Interpretive Summary: In general the coupled response of bare soil evaporation and plant transpiration following precipitation pulses is not well understood in desert ecosystems. To better understand how precipitation is partitioned into evaporation and transpiration following natural precipitation pulses we measured whole plant transpiration and evapotranspiration at a semiarid Chihuahuan desert scrubland site in southeastern Arizona. The site is dominated by Larrea tridentata, Acacia constricta, and Parthenium incanum while Flourensia cernua and Rhus microphylla are present in smaller proportions. Whole plant transpiration was measured on individual stems using the heat balance sap flow technique, while evapotranspiration was measured using both the eddy covariance and the Bowen ratio technique. To estimate ecosystem-scale transpiration, sap flow measurements were scaled up using a survey of stem density for the site. During dry periods when evaporation would have been minimal we found good agreement between Bowen ratio estimates of evapotranspiration and sap flow estimates of transpiration further validating our scaling approach. Before the monsoon season began, transpiration was near zero as was evaporation. At the on-set of the monsoon rains evapotranspiration was dominated by evaporation as it took approximately 10 days for the plants to respond to the precipitation input. Following this initial period, periods immediately following rain events were dominated by evaporation while inter-storm periods were dominated by transpiration. The surface of the coarse, well-drained soils dried quickly which rapidly reduced evaporation. Our data suggest that the partitioning of precipitation inputs in these ecosystems is very dynamic and an important component that would be missed by simply measuring whole ecosystem evapotranspiration alone.
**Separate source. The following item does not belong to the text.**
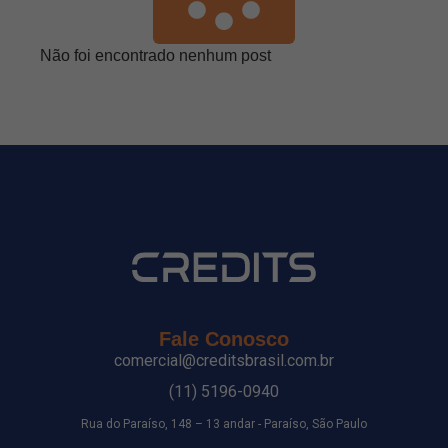
Não foi encontrado nenhum post
Fale Conosco
comercial@creditsbrasil.com.br
(11) 5196-0940
Rua do Paraíso, 148 – 13 andar - Paraíso, São Paulo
Technical Abstract: In general the coupled response of bare soil evaporation and plant transpiration following precipitation pulses is not well understood in desert ecosystems. To better understand how precipitation is partitioned into evaporation and transpiration following natural precipitation pulses we measured whole plant transpiration and evapotranspiration at a semiarid Chihuahuan desert scrubland site in southeastern Arizona. The site is dominated by Larrea tridentata, Acacia constricta, and Parthenium incanum while Flourensia cernua and Rhus microphylla are present in smaller proportions. Whole plant transpiration was measured on individual stems using the heat balance sap flow technique, while evapotranspiration was measured using both the eddy covariance and the Bowen ratio technique. To estimate ecosystem-scale transpiration, sap flow measurements were scaled up using a survey of stem density for the site. During dry periods when evaporation would have been minimal we found good agreement between Bowen ratio estimates of evapotranspiration and sap flow estimates of transpiration further validating our scaling approach. Before the monsoon season began, transpiration was near zero as was evaporation. At the on-set of the monsoon rains evapotranspiration was dominated by evaporation as it took approximately 10 days for the plants to respond to the precipitation input. Following this initial period, periods immediately following rain events were dominated by evaporation while inter-storm periods were dominated by transpiration. The surface of the coarse, well-drained soils dried quickly which rapidly reduced evaporation. Our data suggest that the partitioning of precipitation inputs in these ecosystems is very dynamic and an important component that would be missed by simply measuring whole ecosystem evapotranspiration alone.